I am wondering if, in your opinion(s), I should do everything I possibly can to get this hardware working with Ubuntu, or if I should try a different distro first and see how it handles out-of-the-box.

For reference, the computer is relatively old (Compaq Presario with an AMD K6 processor of about 300MHz, 188Mb RAM, 15Gb and 4Gb hardrives), if that could make a difference. I also run Damn Small Linux on this computer as a LiveCD (most of the hardware works out-of-box, except for the modem, USB pendrive, and possibly ethernet card and graphics card), and ran it from the hard drive prior to installing Ubuntu.

Of course, for those who may think that I should try another distro, I'm quite interested to know your suggestions, especially if you're familiar with this kind of situation.

dolson
November 25th, 2005, 02:41 AM
I would try to work with someone here to get things working and submit the problem reports to make things better in the future of Ubuntu.

I came from Debian, where I had to do everything myself, to Ubuntu, and it is very slick, and I think that finally there is a distro that is doing everything right for the desktop. I believe in Ubuntu.

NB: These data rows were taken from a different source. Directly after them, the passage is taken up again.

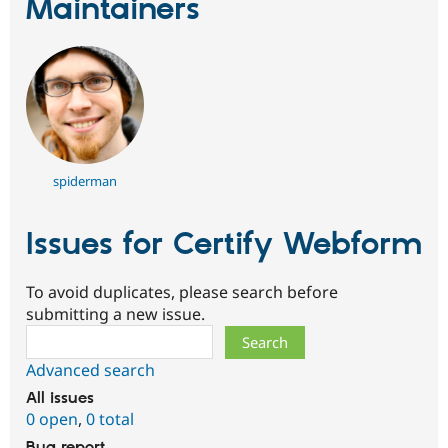
Maintainers
spiderman
Issues for Certify Webform
To avoid duplicates, please search before
submitting a new issue.
Search
Advanced search
All issues
0 open
,
0 total
Bug report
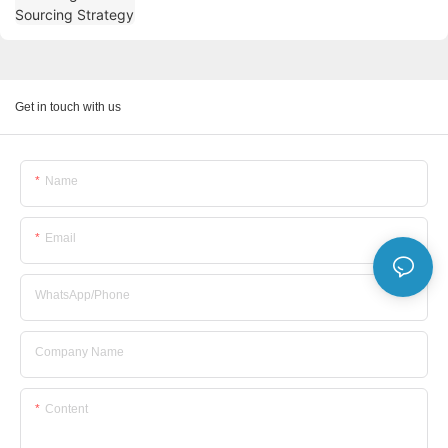
Get in touch with us
Name
Email
WhatsApp/Phone
Company Name
Content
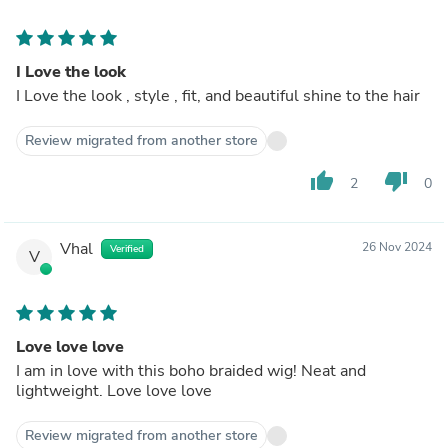
I Love the look
I Love the look , style , fit, and beautiful shine to the hair
Review migrated from another store
thumb_up
thumb_down
2
0
Vhal
26 Nov 2024
Verified
V
Love love love
I am in love with this boho braided wig! Neat and
lightweight. Love love love
Review migrated from another store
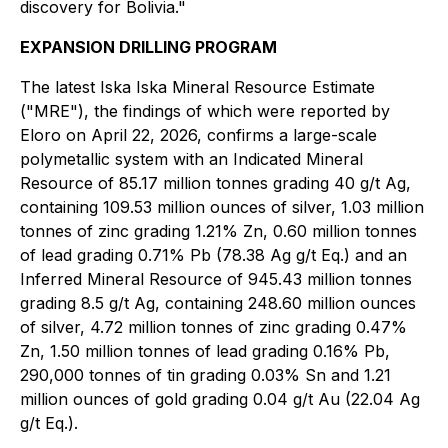
discovery for Bolivia."
EXPANSION DRILLING PROGRAM
The latest Iska Iska Mineral Resource Estimate
("MRE"), the findings of which were reported by
Eloro on April 22, 2026, confirms a large-scale
polymetallic system with an Indicated Mineral
Resource of 85.17 million tonnes grading 40 g/t Ag,
containing 109.53 million ounces of silver, 1.03 million
tonnes of zinc grading 1.21% Zn, 0.60 million tonnes
of lead grading 0.71% Pb (78.38 Ag g/t Eq.) and an
Inferred Mineral Resource of 945.43 million tonnes
grading 8.5 g/t Ag, containing 248.60 million ounces
of silver, 4.72 million tonnes of zinc grading 0.47%
Zn, 1.50 million tonnes of lead grading 0.16% Pb,
290,000 tonnes of tin grading 0.03% Sn and 1.21
million ounces of gold grading 0.04 g/t Au (22.04 Ag
g/t Eq.).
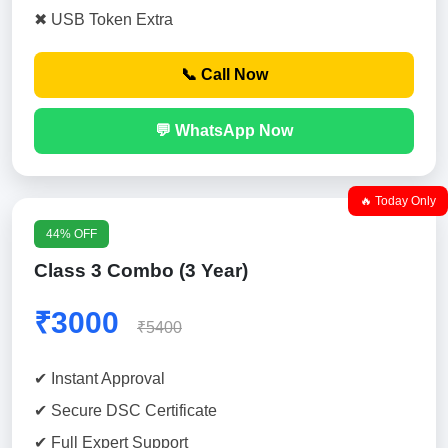
✖ USB Token Extra
📞 Call Now
💬 WhatsApp Now
🔥 Today Only
44% OFF
Class 3 Combo (3 Year)
₹3000
₹5400
✔ Instant Approval
✔ Secure DSC Certificate
✔ Full Expert Support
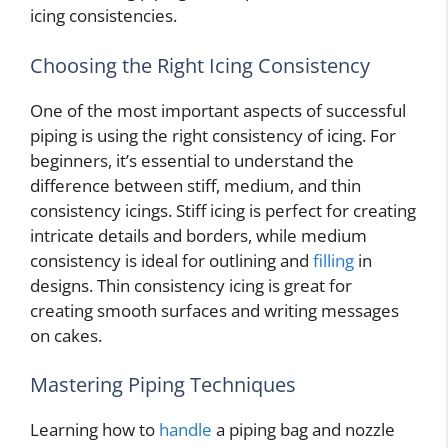
icing consistencies.
Choosing the Right Icing Consistency
One of the most important aspects of successful
piping is using the right consistency of icing. For
beginners, it’s essential to understand the
difference between stiff, medium, and thin
consistency icings. Stiff icing is perfect for creating
intricate details and borders, while medium
consistency is ideal for outlining and
filling
in
designs. Thin consistency icing is great for
creating smooth surfaces and writing messages
on cakes.
Mastering Piping Techniques
Learning how to
handle
a piping bag and nozzle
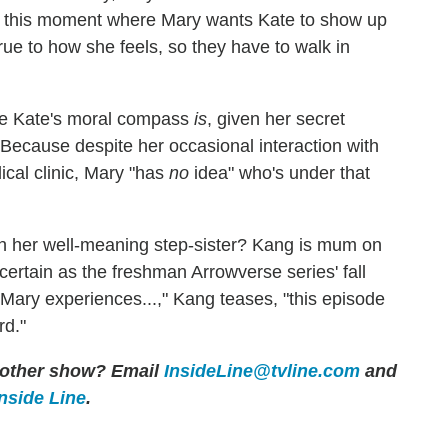
in this moment where Mary wants Kate to show up
true to how she feels, so they have to walk in
me Kate's moral compass
is
, given her secret
. Because despite her occasional interaction with
cal clinic, Mary "has
no
idea" who's under that
th her well-meaning step-sister? Kang is mum on
r certain as the freshman Arrowverse series' fall
Mary experiences...," Kang teases, "this episode
rd."
y other show? Email
InsideLine@tvline.com
and
Inside Line
.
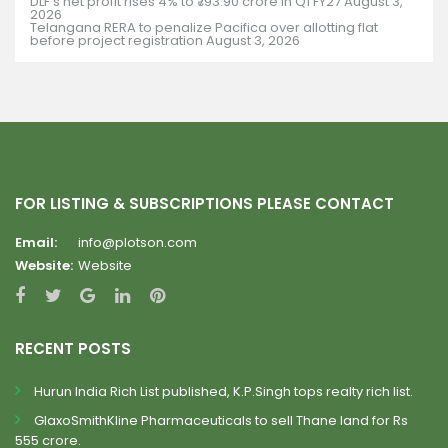
DLF’s net profit rises 4% to ₹793.90 crore in Q1 FY27
August 3,
2026
Telangana RERA to penalize Pacifica over allotting flat
before project registration
August 3, 2026
FOR LISTING & SUBSCRIPTIONS PLEASE CONTACT
Email:
info@plotson.com
Website:
Website
RECENT POSTS
Hurun India Rich List published, K.P.Singh tops realty rich list.
GlaxoSmithKline Pharmaceuticals to sell Thane land for Rs
555 crore.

To deal with your hardware, you should tackle each item one at a time, starting with your most important part, whichever that is. I would boot DSL and do an lsmod and then make a note of all the modules that are loaded; do an lspci as well. Go back to Ubuntu and do the same, and see what's missing. That's a good place to start, IMHO.

corvax
November 25th, 2005, 02:58 AM
As for the floppy drive / controller first thing i would do is make sure the floppy isnt disabled in the bios.. The second is id make sure the cable was seated correctly on the mobo and the floppy. You say you have a problem with keyboard graphics and mouse sounds like you need to reconfigure x.... Try sudo dpkg-reconfigure xserver-xorg from the command line The modem i would hazard to guess is a W I N modem and they are tricky to get to work in linux.

aysiu
November 25th, 2005, 04:48 AM
I think you should try another computer.

Ordinarily, I would tell someone who's had that many problems to try another distro (Mepis, Blag, SuSE), but if your computer's that old, it may just not work.

Linux is generally pretty good at hardware detection, amazingly good. But it has trouble with extremely new and extremely old hardware. Luckily, the extremely new ones won't be so extremely new in a few months. The extremely old hardware will always be extremely old and get only older with time.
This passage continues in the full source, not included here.